3. euro Metric: Oracle-normalized Expected Utility for Calibration and Risk This metric addresses ECE's flaws. For a query $q$ and estimator $\hat{p}$, the Minimum Bayesian Risk (MBR) threshold $\tau$ categorizes results into true positive ($tp$), false positive ($fp$), false negative ($fn$), and true negative ($tn$), with associated rewards $R$. The authors reparameterize these into normalized net utility for "correct trust" ($u_{ct}$) and "correct avoidance" ($u_{ca}$), where $u_{ct}, u_{ca} \in [0,1]$ and $u_{ct} = 1 - u_{ca}$. The threshold then becomes $\tau = u_{ca}$, representing the risk level of the task. Normalization is performed relative to an Oracle ($O$) and an Anti-Oracle ($AO$): $$\textsc{euro}_C(u_{ca}) = \frac{N_{tp,C} + u_{ca}\cdot(N_{tn,C}-N_{tp,C})}{N_{tp,O} + u_{ca}\cdot(N_{tn,O}-N_{tp,O})} \in [0,1].$$ The area under the euro curve (auc-euro) summarizes performance across all risks.

Key Experimental Results¶

Main Results¶

Evaluated on 6 models (Gemma-3 series, Qwen3 series, Phi-4, SmolLM3) across 3 task types (MMLU, APIGen tool calling, SCITLDR summarization).

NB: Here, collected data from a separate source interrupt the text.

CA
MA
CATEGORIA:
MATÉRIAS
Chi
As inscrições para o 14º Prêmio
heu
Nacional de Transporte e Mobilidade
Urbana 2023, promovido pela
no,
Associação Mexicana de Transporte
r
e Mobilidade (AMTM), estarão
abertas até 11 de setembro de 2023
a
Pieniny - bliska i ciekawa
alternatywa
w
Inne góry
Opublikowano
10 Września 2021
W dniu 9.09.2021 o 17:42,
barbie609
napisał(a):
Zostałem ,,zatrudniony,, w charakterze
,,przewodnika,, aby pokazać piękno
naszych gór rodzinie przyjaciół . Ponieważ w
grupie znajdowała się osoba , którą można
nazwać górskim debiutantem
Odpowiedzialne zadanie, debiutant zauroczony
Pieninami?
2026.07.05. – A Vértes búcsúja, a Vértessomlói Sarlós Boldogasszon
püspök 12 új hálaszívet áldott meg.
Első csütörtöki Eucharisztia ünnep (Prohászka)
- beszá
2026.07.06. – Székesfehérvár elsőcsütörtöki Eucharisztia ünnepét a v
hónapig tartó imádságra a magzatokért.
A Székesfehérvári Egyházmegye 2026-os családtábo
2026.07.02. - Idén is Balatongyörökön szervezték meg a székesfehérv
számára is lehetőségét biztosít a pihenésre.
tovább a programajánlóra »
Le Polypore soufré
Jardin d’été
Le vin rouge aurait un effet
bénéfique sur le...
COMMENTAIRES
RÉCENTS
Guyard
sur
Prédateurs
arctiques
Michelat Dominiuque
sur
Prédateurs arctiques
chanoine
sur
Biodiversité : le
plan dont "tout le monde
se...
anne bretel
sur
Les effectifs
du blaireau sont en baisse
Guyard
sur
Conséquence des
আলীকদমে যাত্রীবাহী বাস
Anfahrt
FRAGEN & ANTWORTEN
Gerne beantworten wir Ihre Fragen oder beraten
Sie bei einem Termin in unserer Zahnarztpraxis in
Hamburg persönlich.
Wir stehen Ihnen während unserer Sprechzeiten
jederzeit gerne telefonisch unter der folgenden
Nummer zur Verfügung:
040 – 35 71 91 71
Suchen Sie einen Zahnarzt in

Task	Estimator	smECE ↓	auc-euro (all) ↑
MMLU	Raw Conf	0.17	0.72
MMLU	NWKR	0.07	0.79
MMLU	acute late act	0.07	0.83
APIGen	Raw Conf	0.22	0.53
APIGen	NWKR	0.02	0.78
APIGen	acute pca20	0.06	0.88
SCITLDR	Raw Conf	0.15	0.66
SCITLDR	NWKR	0.08	0.77
SCITLDR	acute mid act	0.08	0.78

Ablation Study¶

Comparing feature views (auc-euro all):

Estimator Variant	MMLU	APIGen	SCITLDR
acute early act	0.79	0.86	0.78
acute mid act	0.82	0.87	0.78
acute late act	0.83	0.87	0.77
acute cosine	0.81	0.83	0.77
acute pca20	0.81	0.88	0.78

Key Findings¶

Decoupling of euro and smECE: acute improves decision utility (euro) while maintaining low calibration error (smECE).
Activation Signals: Compared to Raw Confidence (MMLU 0.72), acute variants significantly improve utility (up to 0.83), confirming that internal states reflect correctness.
APIGen Gain: Tool calling tasks showed the largest improvement, suggesting activations are far more informative than token probabilities for structured multi-token outputs.

Highlights & Insights¶

Paradigm Shift in Metrics: euro exposes that "good calibration $\neq$ trustworthiness." Integrating decision utility and risk into the metric provides a cognitive upgrade for evaluation.
Risk Level as a Knob: By setting $\tau = u_{ca}$, task risk becomes a tunable $[0,1]$ knob within the metric.
Deployment Efficiency: Does not require LLM fine-tuning; a lightweight Random Forest on pre-computed activations is computationally inexpensive.

Limitations & Future Work¶

Internal Access: Requires white-box access to activations, which is unavailable for many closed-source APIs.
Correctness Binarization: For summarization (SCITLDR), "correctness" is determined by a Rouge-L threshold, which may be noisy.
No Single Optimal View: Feature selection (PCA vs. Mean pooling) varies by task, requiring some tuning during setup.

Comparison with ECE: euro addresses the Oracle vs. Base-rate and risk-insensitivity issues where ECE fails.
Comparison with Post-processing (Platt/NWKR): These rely solely on token probabilities; acute utilizes richer internal state information.
Insight: For any LLM deployment requiring a "trust gate" (Agentic tools, RAG, auto-critique), using "activation features + light classifier" for confidence and euro for threshold selection is a viable path.

Rating¶

Novelty: ⭐⭐⭐⭐ (Fixing fundamental ECE flaws).
Experimental Thoroughness: ⭐⭐⭐⭐ (Broad model and task coverage).
Writing Quality: ⭐⭐⭐⭐ (Clear motivation and examples).
Value: ⭐⭐⭐⭐ (Directly applicable to trustworthy deployment).